The probability in (b) is $\left(\dfrac{1}{r-1}\right)$ . This has to be summed over all the possible values of $r\geq 2$ , after being weighted by the probabilities for those $r$ values.

(vi) The probability of a particular $r$ value is the probability that the best $r-1$ all get allocated to the last batch of $n-k$ suitors, and that the $r$ th suitor gets allocated to the first batch of size $k$ . Using the chain rule of probability (just as in the calculation of one player getting four aces in a hand of bridge as $\dfrac{13}{52} \times \dfrac{12}{51} \times\dfrac{11}{50} \times \dfrac{10}{49}$ ), this probability is

$$\dfrac{(n-k)}{n} \dfrac{(n-k-1)}{(n-1)} \dfrac{(n-k-2)}{(n-2)} \cdots \dfrac{(n-k-r+2)}{(n-r+2)}\times \dfrac{k}{(n-r+1)}.$$

The required probability now is the sum

$$\sum_{r=2}^{n-k+1} \dfrac{(n-k)}{n} \dfrac{(n-k-1)}{(n-1)} \dfrac... ...-r +2)}{(n-2+2)} \times \dfrac{k}{(n-r+1)}\times \left[\dfrac{1}{r-1}\right] .$$

This looks like a big and complicated sum, but it has a nice approximation if $n$ is large, and $x=k/n$ is the fraction of automatically rejected suitors. Then it is approximately $$\sum_{r=2}^\infty \dfrac{x^r}{r-1}$$ , which is $x-\log x$ . It is a simple exercise in calculus to show that this is maximised by the choice $x=e^{-1} =0.368$ . Thus, in the optimal rule, the first 36.8% of suitors are rejected, and the next one who is ‘best so far’ is accepted. And the optimal success probability is also $e^{-1}=0.368$ , considerably larger than $\dfrac{1}{n}$ for a random choice, when $n$ is large.

But, even using the optimal strategy, there is still a probability of around 63% of failing to select the best partner.

3. Applying the rule in practice

A frequently asked question is: how can I know what is the value of $n$ that applies to me. Probably the most rational way to deal with this is to assume that $n$ is large, and then, rather than worry about what its actual value might be, allocate a time period, at the end of which you want the marriage question to be resolved.
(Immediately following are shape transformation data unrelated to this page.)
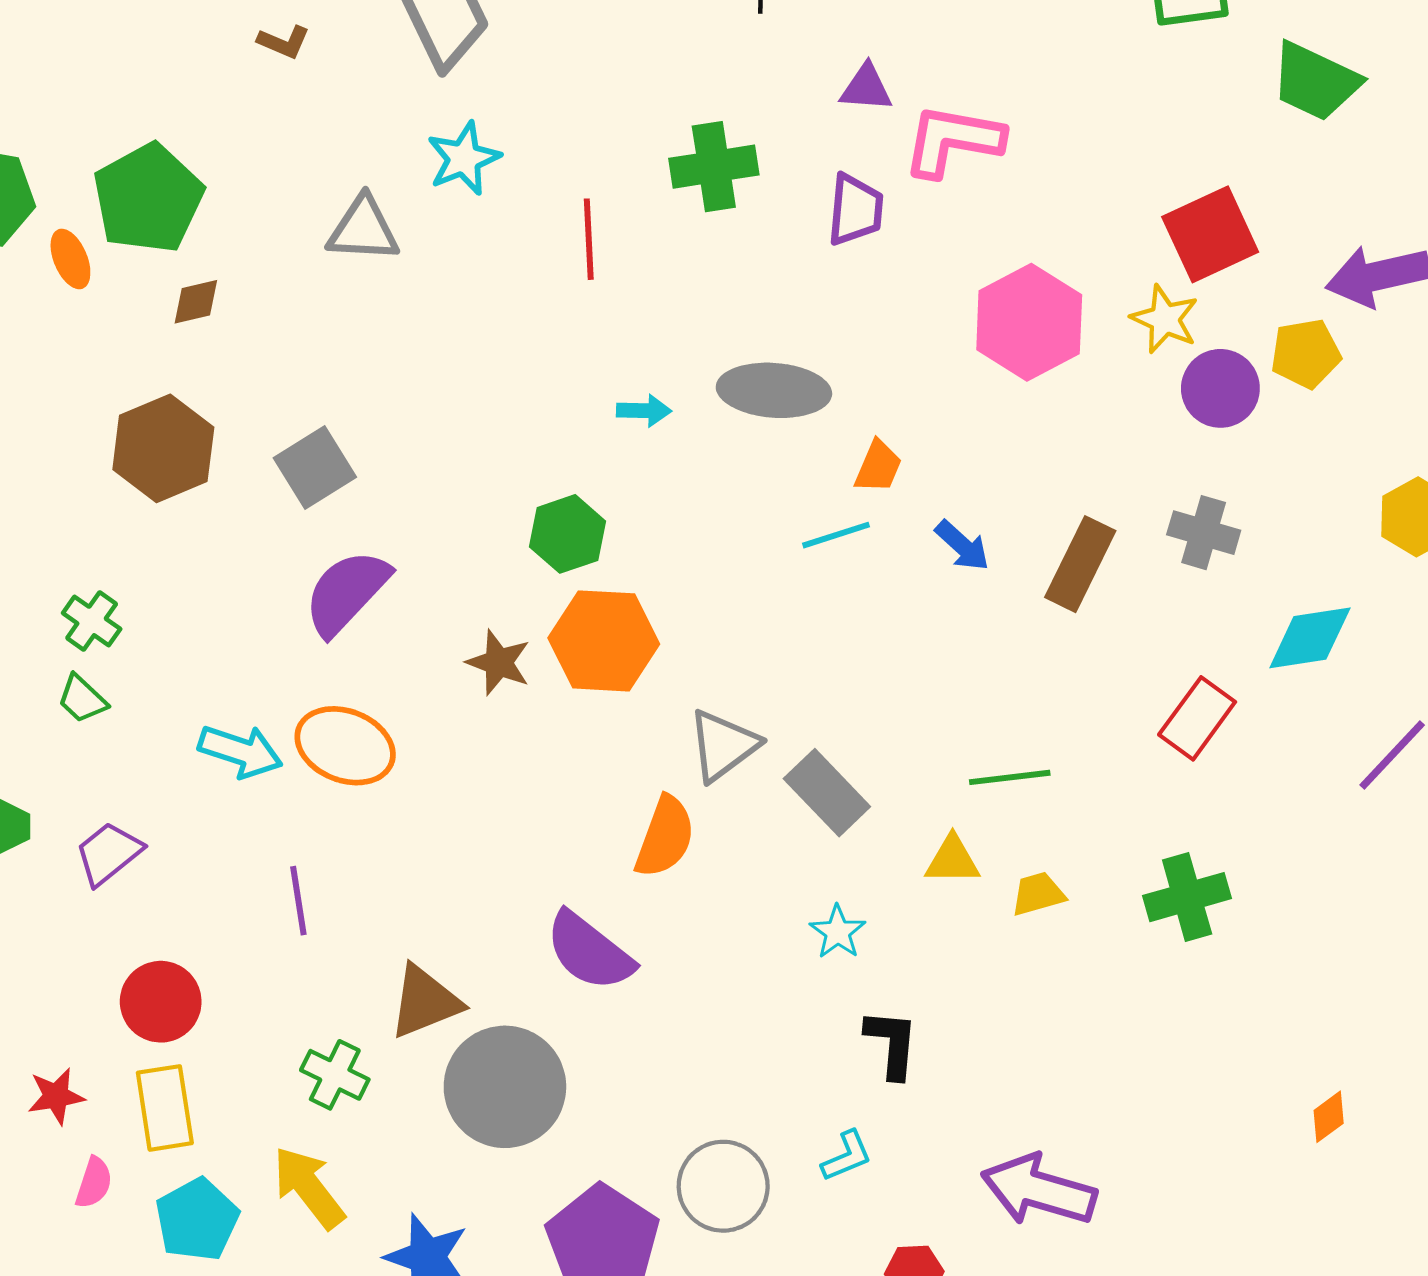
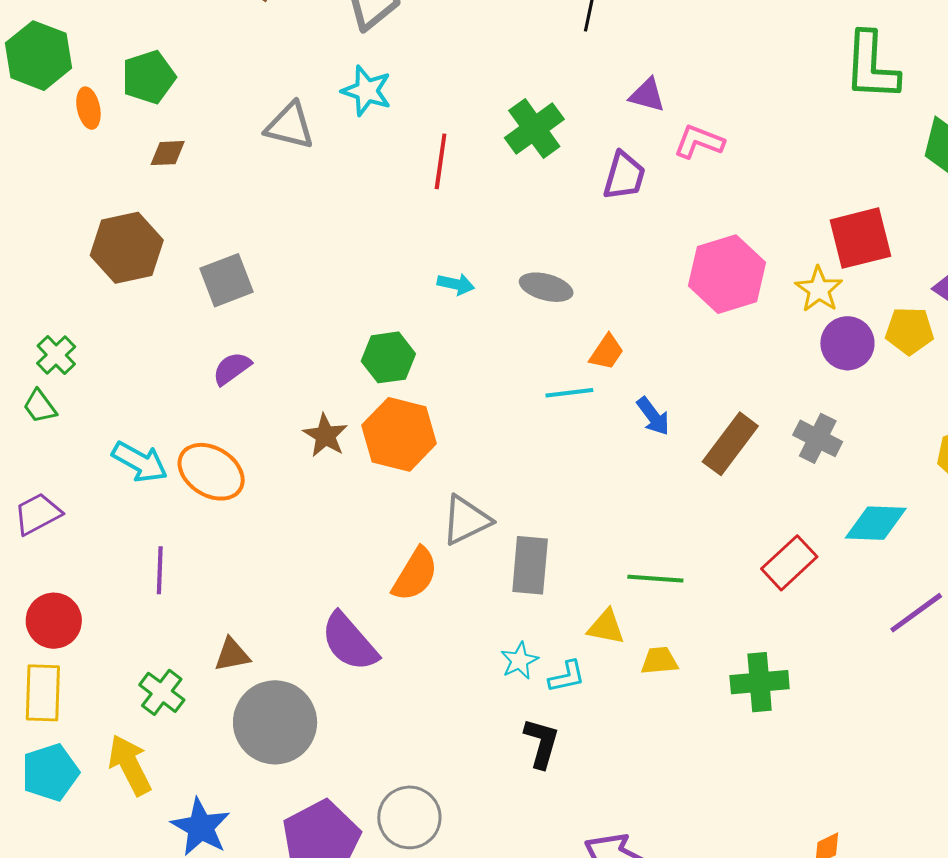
pink L-shape: (953, 141) -> (699, 142), size x0.7
cyan star: (464, 158) -> (367, 91), turned 30
green cross: (714, 167) -> (534, 129), turned -38
green pentagon: (148, 198) -> (149, 77), size x0.7
gray ellipse: (774, 390) -> (546, 287), size x0.7
purple semicircle: (347, 592) -> (232, 368), size x0.6
gray rectangle: (827, 793) -> (530, 565), turned 38
brown triangle: (425, 1002) -> (232, 655), size x0.7
cyan L-shape: (847, 1156) -> (567, 677), moved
To illustrate, consider a young man who is willing to consider young women as marriage prospects once he reaches the age of 20, and wants to have the marriage question settled before he turns 39, a time period of 19 years. Now 36.8% of 19 is very nearly 7, so his optimal strategy is:

(i) do not propose to any girl, no matter how enticing, before reaching the age of 27;

(ii) after turning 27, propose to the very next girl who is ‘better’ than all previous prospects.

Despite the reservations about the unworldly assumptions behind the marriage problem, you can see that this is quite a reasonable approach, and that this, or something similar, is likely to be followed by many young men. The same applies to the corresponding rule for women, where the allotted individual time periods may be earlier, and shorter, than the ones chosen by men.

It is quite interesting to know that if you question older people carefully, you often find that they have used something quite close to the marriage problem solution in choosing their spouse. But take care! You have to conduct such conversations with some delicacy, because not everyone wants to admit the existence of past loves, mistakenly rejected, whose memory may still burn brightly.

As for the author, he can tell you that, looking back and doing some calculations, he did follow the marriage problem solution, albeit by accident, and that it has all worked out perfectly.